Oct 23, 2013
Tokyo, October 17th 2013 - Moody's Japan K.K. says that the outlook on the Japan banking system remains stable, reflecting the presence of modest but above-trend economic growth, which we expect to continue for the coming 12-18 months.
Furthermore, Moody's expects some positive impact on Japan banks over the next 12-18 months from "Abenomics" -- the popular name for the Japan Revitalization Strategy of Prime Minister Shinzo Abe -- as well as from the Bank of Japan's (BOJ) new phase of monetary easing, which is aimed at ending a decade and a half of deflation and achieving a 2% inflation rate within two years.
Moody's conclusions were contained in its just-released "Japan Banking System Outlook", which expresses Moody's expectation of how bank creditworthiness will evolve in this system over the next 12-18 months.
The report looks at the banking system in the five categories of operating environment; asset quality and capital; funding and liquidity; profitability and efficiency; and systemic support.
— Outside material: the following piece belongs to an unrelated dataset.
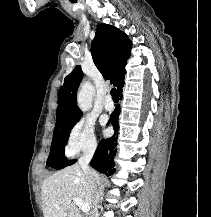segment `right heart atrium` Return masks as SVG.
<instances>
[{"label":"right heart atrium","mask_w":211,"mask_h":217,"mask_svg":"<svg viewBox=\"0 0 211 217\" xmlns=\"http://www.w3.org/2000/svg\"><path fill=\"white\" fill-rule=\"evenodd\" d=\"M96 146L94 124L88 119H81L70 130L65 151L67 155L74 156L81 151H93Z\"/></svg>","instance_id":"obj_1"}]
</instances>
Moody's assesses each category as stable, while the overall stable outlook for the banking system has been effective since 2012.
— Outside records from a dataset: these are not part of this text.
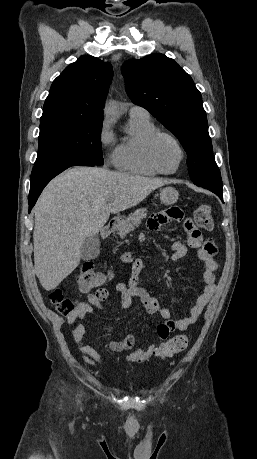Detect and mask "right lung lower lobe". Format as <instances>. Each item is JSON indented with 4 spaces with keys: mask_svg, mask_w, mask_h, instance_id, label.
<instances>
[{
    "mask_svg": "<svg viewBox=\"0 0 257 459\" xmlns=\"http://www.w3.org/2000/svg\"><path fill=\"white\" fill-rule=\"evenodd\" d=\"M71 166H95L81 159H70L52 162L46 165L34 166L30 180V193H29V212L35 205L39 195L44 187L56 175Z\"/></svg>",
    "mask_w": 257,
    "mask_h": 459,
    "instance_id": "right-lung-lower-lobe-1",
    "label": "right lung lower lobe"
}]
</instances>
Moody's forecasts Japan's real GDP growth to be in the 1.0%-2.0% range in 2013 and 2014 with unemployment remaining low in the 4.0%-5.0% range, both of which will support the prevailing stable operating environment.
If the policies of the Abe government -- which was elected in December 2012 -- succeed in sustainably increasing the country's growth rate and inflation, the Japanese banking system will benefit as (1) banks will have more opportunity to lend, thereby reducing their exposure to Japanese government bonds (JGBs), and (2) the health of their corporate clients will improve.
On the downside, if the policies fail to increase Japan's growth rate and if yields rise significantly, Japanese banks could see their capital hit by mark-to-market losses on their holdings of JGBs. However, capital positions are ample enough for banks to absorb potential losses associated with even a sharp rise in yields.
Another potential risk is the recent rapid expansion of international lending by Japanese mega-banks, although their activities overseas have so far been more profitable than domestic lending, and asset quality appears benign.
According to the report, Japan banks' profitability is likely to stay low as the current low interest rate environment will persist as a result of the BOJ's monetary easing policy. However, the banks' strong liquidity and improved capital mean that they are relatively well protected against confidence shocks in what is likely to remain a volatile global financial environment.
Moody's also says that the stable outlook on the Japan banking system is consistent with the stable outlooks on individual Japan bank ratings -- except Citibank Japan's ratings which have been on review for upgrade since August 26, 2013 -- as well as the Government of Japan's (GOJ) Aa3 rating.
The average Japan bank deposit rating has stabilized at A1/Prime-1 since August 2011 when Moody's downgraded the GOJ's rating to Aa3 from Aa2.
Moody's rates 33 banks in Japan. Moody's rated universe covers approximately 70% of total system assets. Three mega-bank groups controlled about half of total system assets at end-March 2013.